WORK REQUIRED:
Leave the pictures out and restate every line below exactly.

"""

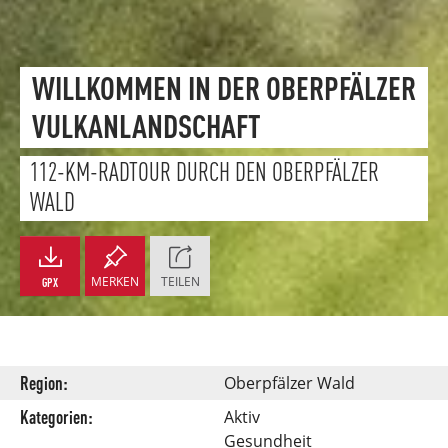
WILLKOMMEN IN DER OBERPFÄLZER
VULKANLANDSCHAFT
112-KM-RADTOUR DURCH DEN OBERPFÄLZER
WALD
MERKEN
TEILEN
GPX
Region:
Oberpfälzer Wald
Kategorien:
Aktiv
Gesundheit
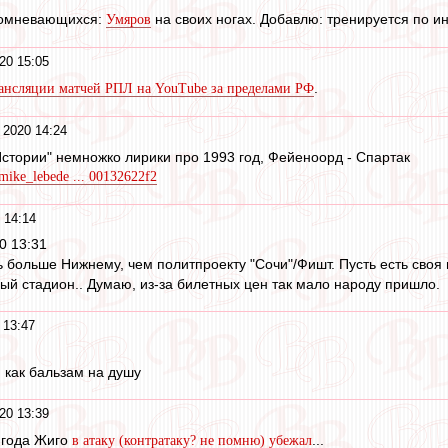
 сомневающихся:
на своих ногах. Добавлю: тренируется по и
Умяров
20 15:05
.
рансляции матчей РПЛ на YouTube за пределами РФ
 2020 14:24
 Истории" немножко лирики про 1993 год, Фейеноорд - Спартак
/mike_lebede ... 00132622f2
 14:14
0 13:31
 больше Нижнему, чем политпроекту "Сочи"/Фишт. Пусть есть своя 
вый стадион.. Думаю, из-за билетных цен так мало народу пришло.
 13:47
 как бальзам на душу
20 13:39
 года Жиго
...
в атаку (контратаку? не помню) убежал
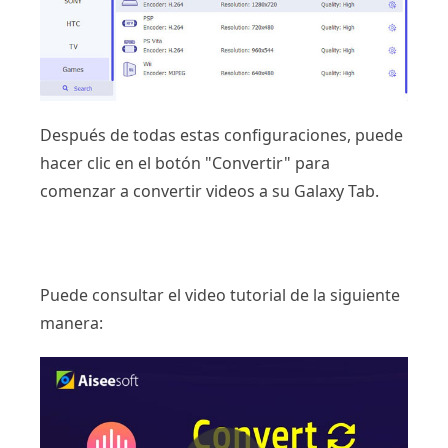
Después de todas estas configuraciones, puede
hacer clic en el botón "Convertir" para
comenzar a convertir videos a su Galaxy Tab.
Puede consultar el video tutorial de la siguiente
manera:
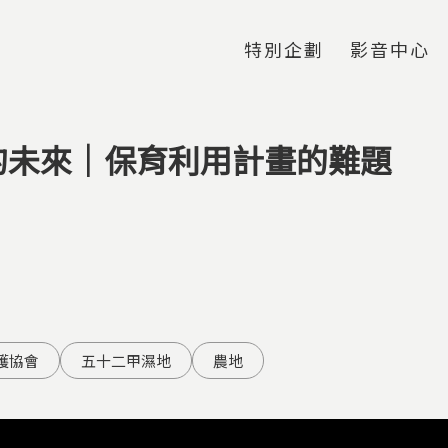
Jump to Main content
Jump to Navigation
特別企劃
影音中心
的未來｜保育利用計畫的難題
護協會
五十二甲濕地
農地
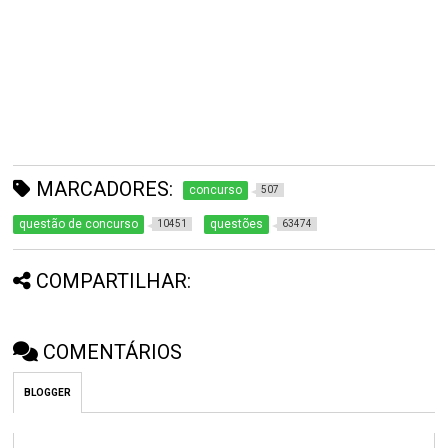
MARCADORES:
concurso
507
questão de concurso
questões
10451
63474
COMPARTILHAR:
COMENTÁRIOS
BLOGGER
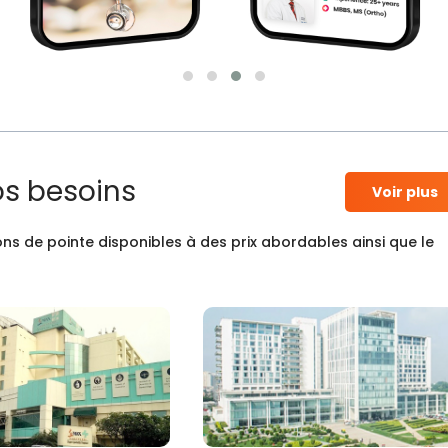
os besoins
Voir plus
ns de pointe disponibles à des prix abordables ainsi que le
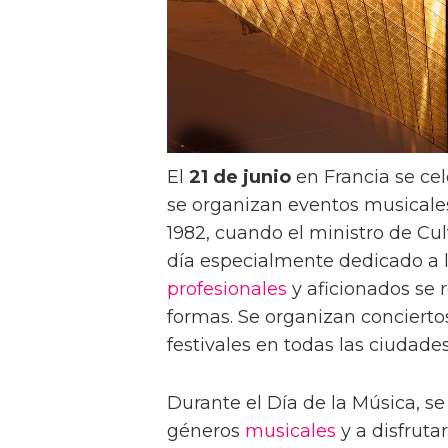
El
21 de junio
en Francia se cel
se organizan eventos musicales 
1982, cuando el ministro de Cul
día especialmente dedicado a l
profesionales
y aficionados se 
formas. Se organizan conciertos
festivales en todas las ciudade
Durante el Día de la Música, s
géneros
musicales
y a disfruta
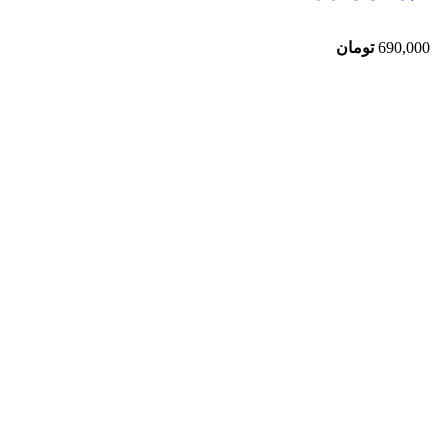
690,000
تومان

"""

TASK RESPONSE:
WILLKOMMEN IN DER OBERPFÄLZER
VULKANLANDSCHAFT
112-KM-RADTOUR DURCH DEN OBERPFÄLZER
WALD
MERKEN
TEILEN
GPX
Region:
Oberpfälzer Wald
Kategorien:
Aktiv
Gesundheit
 сомневающихся:
на своих ногах. Добавлю: тренируется по и
Умяров
20 15:05
.
рансляции матчей РПЛ на YouTube за пределами РФ
 2020 14:24
 Истории" немножко лирики про 1993 год, Фейеноорд - Спартак
/mike_lebede ... 00132622f2
 14:14
0 13:31
 больше Нижнему, чем политпроекту "Сочи"/Фишт. Пусть есть своя 
вый стадион.. Думаю, из-за билетных цен так мало народу пришло.
 13:47
 как бальзам на душу
20 13:39
 года Жиго
...
в атаку (контратаку? не помню) убежал
Después de todas estas configuraciones, puede
hacer clic en el botón "Convertir" para
comenzar a convertir videos a su Galaxy Tab.
Puede consultar el video tutorial de la siguiente
manera:
Jump to Main content
Jump to Navigation
特別企劃
影音中心
的未來｜保育利用計畫的難題
護協會
五十二甲濕地
農地
MARCADORES:
concurso
507
questão de concurso
questões
10451
63474
COMPARTILHAR:
COMENTÁRIOS
BLOGGER
os besoins
Voir plus
ns de pointe disponibles à des prix abordables ainsi que le
El
21 de junio
en Francia se cel
se organizan eventos musicales 
1982, cuando el ministro de Cul
día especialmente dedicado a l
profesionales
y aficionados se 
formas. Se organizan conciertos
festivales en todas las ciudade
Durante el Día de la Música, s
géneros
musicales
y a disfruta
690,000
تومان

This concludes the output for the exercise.